José Luis Sáez, presidente de la Federación Española de Baloncesto, tiene muy claro que la construcción de otra enorme instalación deportiva en Sevilla no puede convertirse en otro hermoso monumento al vacío como el Estadio de la Cartuja, hoy que se cumplen diez años del Mundial de Atletismo para el que se construyó. Y le elogiamos por decir públicamente una obviedad que los políticos eluden o manipulan: no se puede llamar olímpico a un estadio que no es sede de Juegos. Dado el cateterío rampante, son capaces de rebautizarlo como Estadio Mundial de Sevilla...

Sáez ha definido con agudeza la diferencia entre inversión y gasto a la hora de detallar las condiciones que deben aunarse para justificar (o descartar) la construcción de un coliseo multiusos en Los Bermejales. No en función de una semana de baloncesto sino de 50 años de Sevilla. Como Sáez aún no ha presentado su candidatura a la Alcaldía (dada su racha de éxitos tiene más cerca la presidencia de la Federación Internacional), quien ha de convertir en realidad la claridad de ideas y la rectificación de un error mayúsculo no es él sino la misma clase política que lo perpetró. Monteseirín era el presidente de la Diputación que culminó la candidatura de Sevilla 99, y ya era alcalde de la capital cuando tuvo lugar la memorable competición. Por medio estuvo Rojas Marcos, quien no amarró el traslado a la Cartuja de Betis y Sevilla.
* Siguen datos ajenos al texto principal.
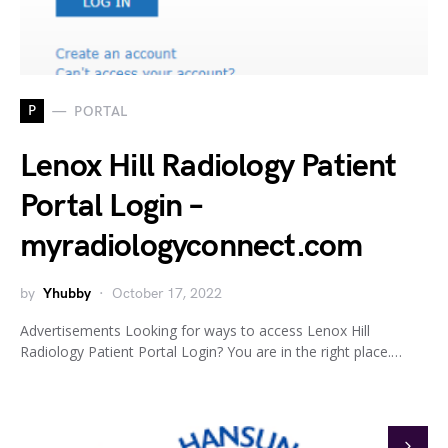
P
PORTAL
Lenox Hill Radiology Patient
Portal Login –
myradiologyconnect.com
by
Yhubby
October 17, 2022
Advertisements Looking for ways to access Lenox Hill
Radiology Patient Portal Login? You are in the right place.…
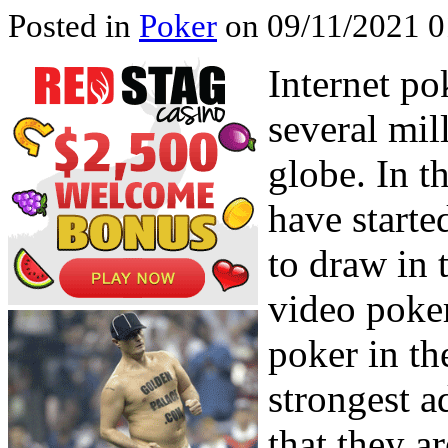
Posted in
Poker
on 09/11/2021 0
Internet po
several mil
globe. In t
have starte
to draw in
video poker
poker in th
strongest 
that they a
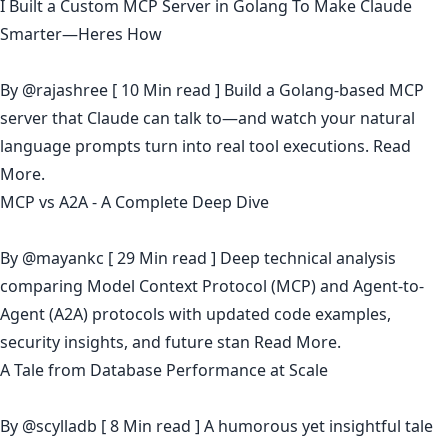
I Built a Custom MCP Server in Golang To Make Claude
Smarter—Heres How
By
@rajashree
[ 10 Min read ] Build a Golang-based MCP
server that Claude can talk to—and watch your natural
language prompts turn into real tool executions.
Read
More.
MCP vs A2A - A Complete Deep Dive
By
@mayankc
[ 29 Min read ] Deep technical analysis
comparing Model Context Protocol (MCP) and Agent-to-
Agent (A2A) protocols with updated code examples,
security insights, and future stan
Read More.
A Tale from Database Performance at Scale
By
@scylladb
[ 8 Min read ] A humorous yet insightful tale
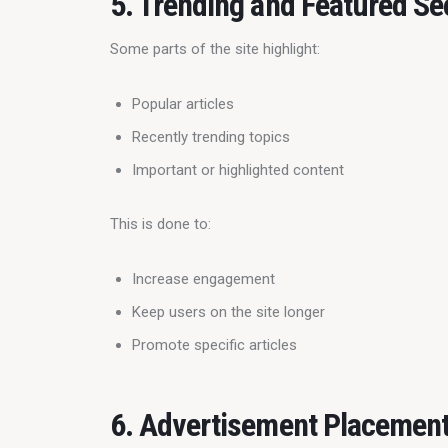
5. Trending and Featured Se
Some parts of the site highlight:
Popular articles
Recently trending topics
Important or highlighted content
This is done to:
Increase engagement
Keep users on the site longer
Promote specific articles
6. Advertisement Placemen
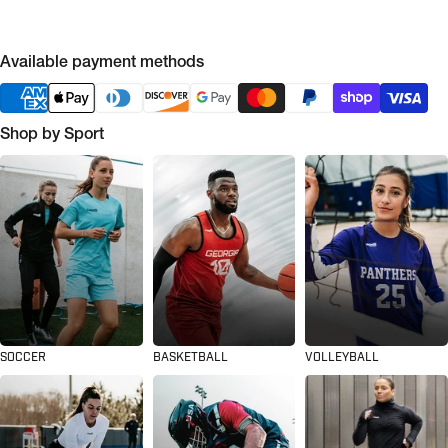
Available payment methods
Shop by Sport
SOCCER
BASKETBALL
VOLLEYBALL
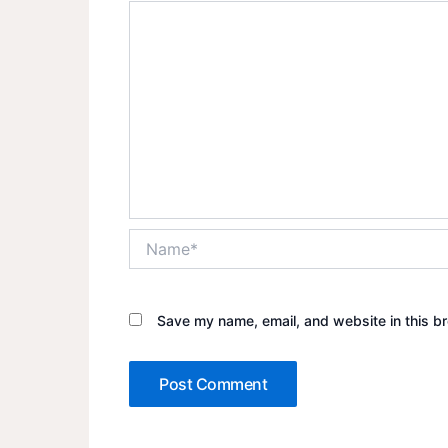
Name*
Save my name, email, and website in this br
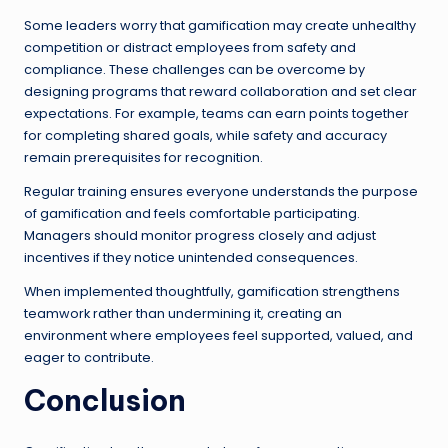
Some leaders worry that gamification may create unhealthy
competition or distract employees from safety and
compliance. These challenges can be overcome by
designing programs that reward collaboration and set clear
expectations. For example, teams can earn points together
for completing shared goals, while safety and accuracy
remain prerequisites for recognition.
Regular training ensures everyone understands the purpose
of gamification and feels comfortable participating.
Managers should monitor progress closely and adjust
incentives if they notice unintended consequences.
When implemented thoughtfully, gamification strengthens
teamwork rather than undermining it, creating an
environment where employees feel supported, valued, and
eager to contribute.
Conclusion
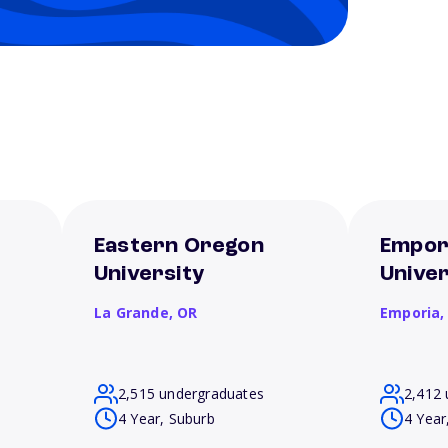
Eastern Oregon
Empor
University
Univer
La Grande,
OR
Emporia
2,515 undergraduates
2,412 
4 Year, Suburb
4 Year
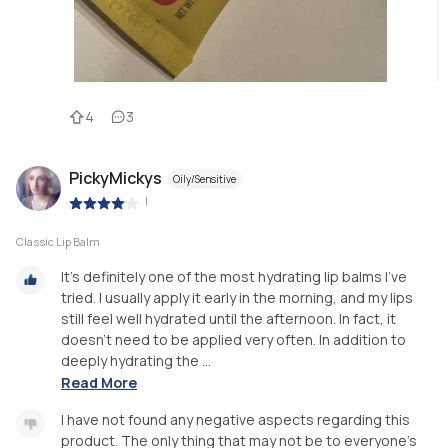
4
3
PickyMickys
Oily/Sensitive
|
Classic Lip Balm
It's definitely one of the most hydrating lip balms I've
tried. I usually apply it early in the morning, and my lips
still feel well hydrated until the afternoon. In fact, it
doesn't need to be applied very often. In addition to
deeply hydrating the ...
Read More
I have not found any negative aspects regarding this
product. The only thing that may not be to everyone's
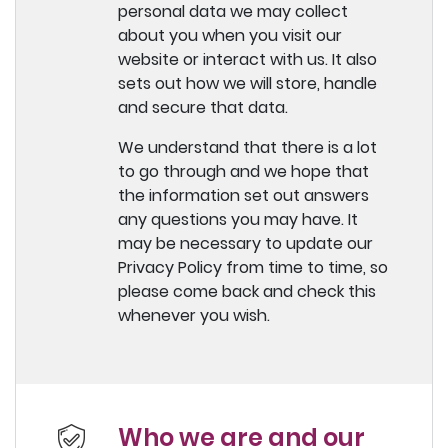
personal data we may collect
about you when you visit our
website or interact with us. It also
sets out how we will store, handle
and secure that data.
We understand that there is a lot
to go through and we hope that
the information set out answers
any questions you may have. It
may be necessary to update our
Privacy Policy from time to time, so
please come back and check this
whenever you wish.
Who we are and our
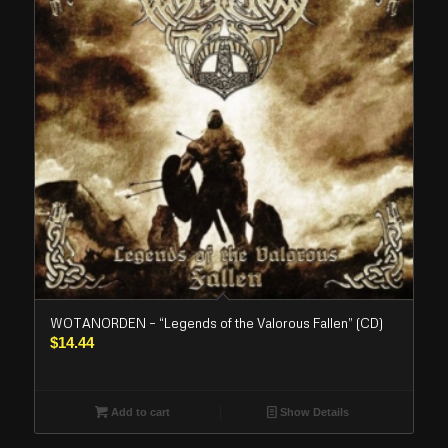
WOTANORDEN – “Legends of the Valorous Fallen” (CD)
$
14.44
Add to cart
Show Details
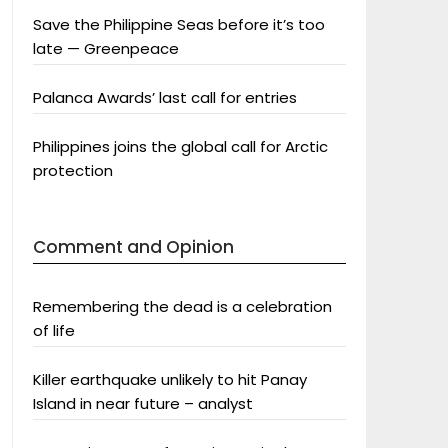
Save the Philippine Seas before it’s too
late — Greenpeace
Palanca Awards’ last call for entries
Philippines joins the global call for Arctic
protection
Comment and Opinion
Remembering the dead is a celebration
of life
Killer earthquake unlikely to hit Panay
Island in near future – analyst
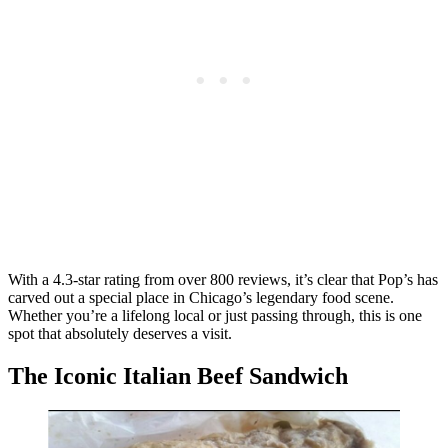
With a 4.3-star rating from over 800 reviews, it’s clear that Pop’s has
carved out a special place in Chicago’s legendary food scene.
Whether you’re a lifelong local or just passing through, this is one
spot that absolutely deserves a visit.
The Iconic Italian Beef Sandwich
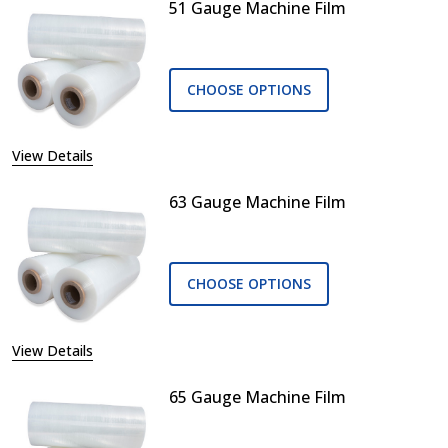
51 Gauge Machine Film
CHOOSE OPTIONS
View Details
63 Gauge Machine Film
CHOOSE OPTIONS
View Details
65 Gauge Machine Film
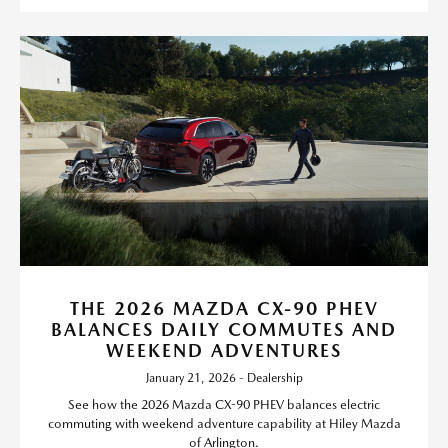
THE 2026 MAZDA CX-90 PHEV
BALANCES DAILY COMMUTES AND
WEEKEND ADVENTURES
January 21, 2026 - Dealership
See how the 2026 Mazda CX-90 PHEV balances electric
commuting with weekend adventure capability at Hiley Mazda
of Arlington.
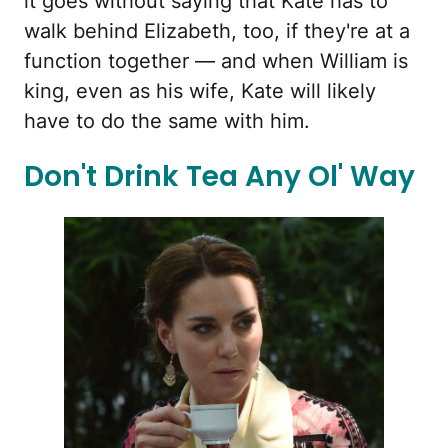
it goes without saying that Kate has to
walk behind Elizabeth, too, if they're at a
function together — and when William is
king, even as his wife, Kate will likely
have to do the same with him.
Don't Drink Tea Any Ol' Way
Uno y otro tienen su cuota parte de responsabilidad en que, una vez más, la ciudad gastara sus mejores energías en embarcarse en lo efímero y se olvidara de lo permanente.
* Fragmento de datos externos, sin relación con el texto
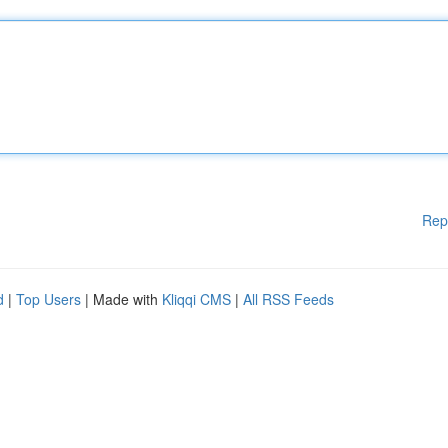
Rep
d
|
Top Users
| Made with
Kliqqi CMS
|
All RSS Feeds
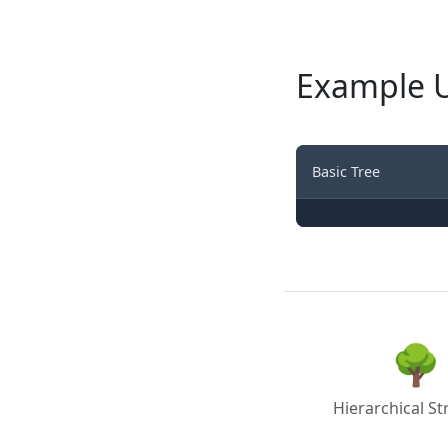
Example 
Basic Tree
🌳
Hierarchical St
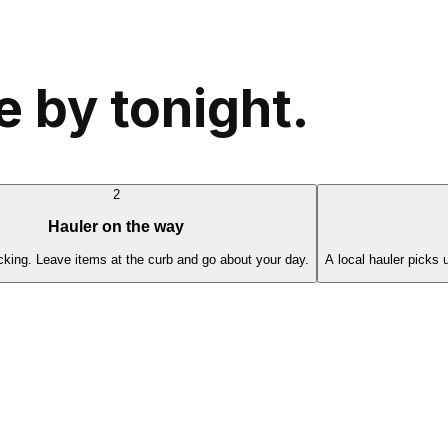
 by tonight.
2
Hauler on the way
cking. Leave items at the curb and go about your day.
A local hauler picks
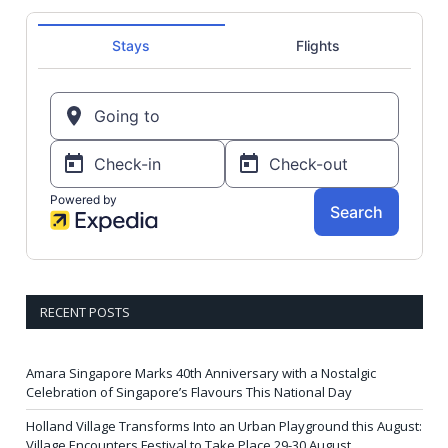
RECENT POSTS
Amara Singapore Marks 40th Anniversary with a Nostalgic
Celebration of Singapore’s Flavours This National Day
Holland Village Transforms Into an Urban Playground this August:
Village Encounters Festival to Take Place 29-30 August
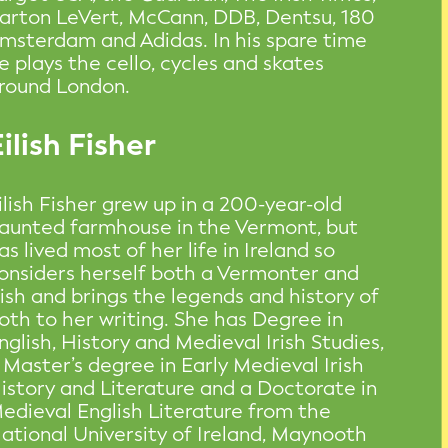
arton LeVert, McCann, DDB, Dentsu, 180
msterdam and Adidas. In his spare time
e plays the cello, cycles and skates
round London.
ilish Fisher
ilish Fisher grew up in a 200-year-old
aunted farmhouse in the Vermont, but
as lived most of her life in Ireland so
onsiders herself both a Vermonter and
rish and brings the legends and history of
oth to her writing. She has Degree in
nglish, History and Medieval Irish Studies,
 Master’s degree in Early Medieval Irish
istory and Literature and a Doctorate in
edieval English Literature from the
ational University of Ireland, Maynooth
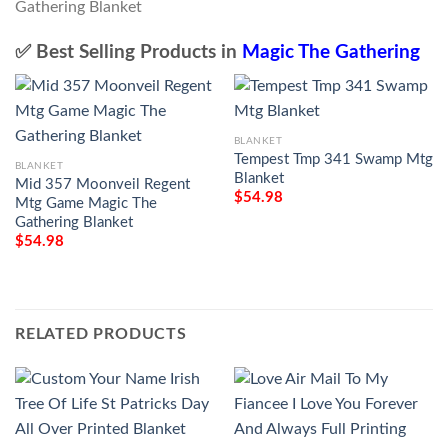
✅ Best Selling Products in
Magic The Gathering
BLANKET
Tempest Tmp 341 Swamp Mtg
BLANKET
Blanket
Mid 357 Moonveil Regent
$
54.98
Mtg Game Magic The
Gathering Blanket
$
54.98
RELATED PRODUCTS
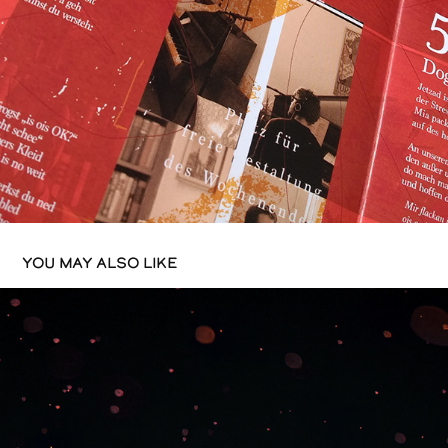
YOU MAY ALSO LIKE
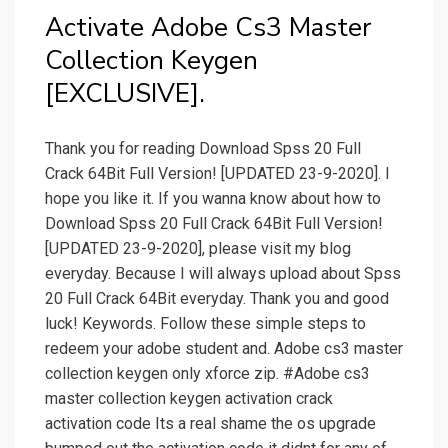
Activate Adobe Cs3 Master
Collection Keygen
[EXCLUSIVE].
Thank you for reading Download Spss 20 Full
Crack 64Bit Full Version! [UPDATED 23-9-2020]. I
hope you like it. If you wanna know about how to
Download Spss 20 Full Crack 64Bit Full Version!
[UPDATED 23-9-2020], please visit my blog
everyday. Because I will always upload about Spss
20 Full Crack 64Bit everyday. Thank you and good
luck! Keywords. Follow these simple steps to
redeem your adobe student and. Adobe cs3 master
collection keygen only xforce zip. #Adobe cs3
master collection keygen activation crack
activation code Its a real shame the os upgrade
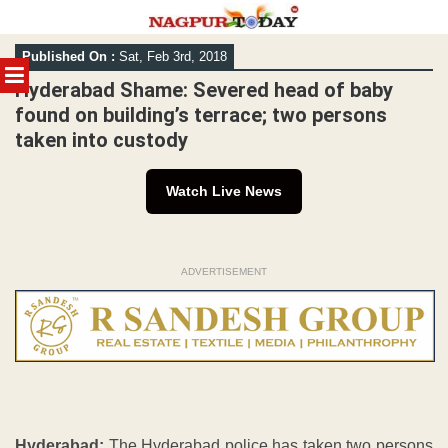
Skip
Published On :
Sat, Feb 3rd, 2018
to
MENU
content
Hyderabad Shame: Severed head of baby
found on building’s terrace; two persons
taken into custody
Watch Live News
ADVERTISEMENT
Hyderabad:
The Hyderabad police has taken two persons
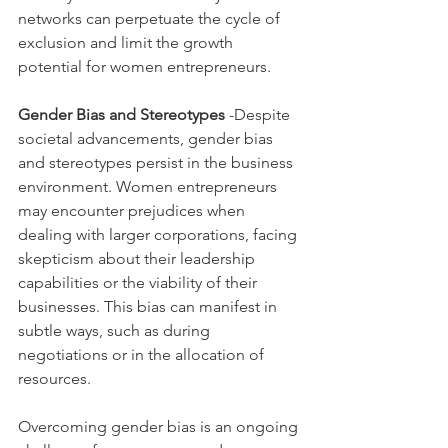
networks can perpetuate the cycle of 
exclusion and limit the growth 
potential for women entrepreneurs.
Gender Bias and Stereotypes
 -Despite 
societal advancements, gender bias 
and stereotypes persist in the business 
environment. Women entrepreneurs 
may encounter prejudices when 
dealing with larger corporations, facing 
skepticism about their leadership 
capabilities or the viability of their 
businesses. This bias can manifest in 
subtle ways, such as during 
negotiations or in the allocation of 
resources.
Overcoming gender bias is an ongoing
Antes de poner la primera piedra del hipotético Bermejales Arena, tendría que estar resuelto, con más luz y taquígrafos que en Mercasevilla, el concurso de explotación, concedida a las empresas internacionales que acreditaran más solvencia y profesionalidad para rentabilizar las instalaciones y llenarlas de contenido todo el año. Decantarse por lo contrario es incurrir en el error de siempre: construir a lo faraónico y dedicar el futuro a gestionar la ruina.
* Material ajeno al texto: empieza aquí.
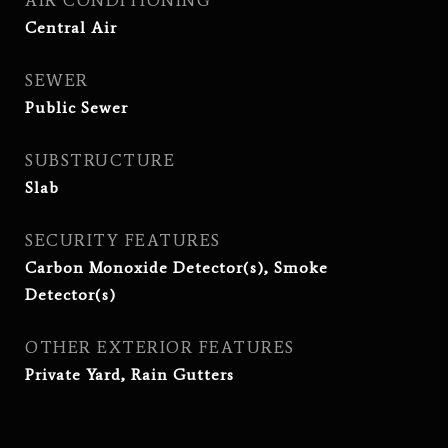
AIR CONDITIONING
Central Air
SEWER
Public Sewer
SUBSTRUCTURE
Slab
SECURITY FEATURES
Carbon Monoxide Detector(s), Smoke
Detector(s)
OTHER EXTERIOR FEATURES
Private Yard, Rain Gutters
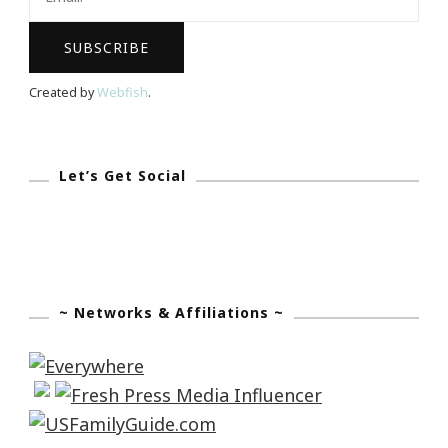
Created by
Webfish
.
Let’s Get Social
~ Networks & Affiliations ~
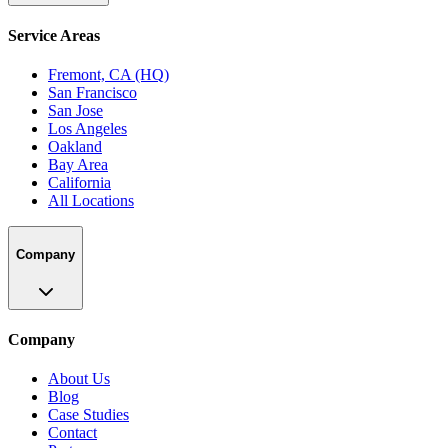
Service Areas
Fremont, CA (HQ)
San Francisco
San Jose
Los Angeles
Oakland
Bay Area
California
All Locations
Company
Company
About Us
Blog
Case Studies
Contact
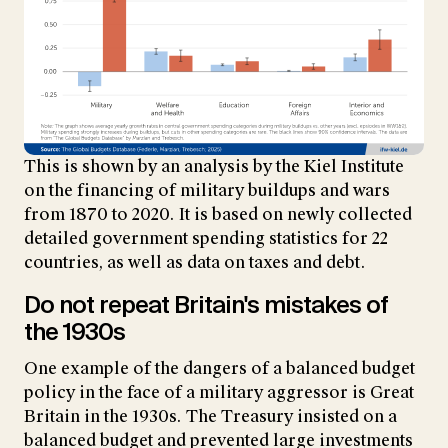
This is shown by an analysis by the Kiel Institute
on the financing of military buildups and wars
from 1870 to 2020. It is based on newly collected
detailed government spending statistics for 22
countries, as well as data on taxes and debt.
Do not repeat Britain's mistakes of
the 1930s
One example of the dangers of a balanced budget
policy in the face of a military aggressor is Great
Britain in the 1930s. The Treasury insisted on a
balanced budget and prevented large investments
Recuérdese que, dos años después de inaugurarse el Palacio de los Deportes, el Caja San Fernando decidió jugar los partidos de Liga en el pabellón de Amate, con menos de la mitad de aforo, para que los rivales se sintieran más presionados en un recinto lleno en lugar de moverse por una gran cancha de ambiente frío. Ni Sevilla ni su club de ACB han cambiado en veinte años como para no incurrir en lo mismo. Y entonces el hito arquitectónico de Los Bermejales no sería más que la mezquita de Gasol, un lugar de nostalgia y adoración al jugador que lideró los mejores momentos de nuestra vida entre canastas. La Cartuja, diez años después, ni siquiera acoge un gran premio de atletismo y no se rinde culto a Michael Johnson.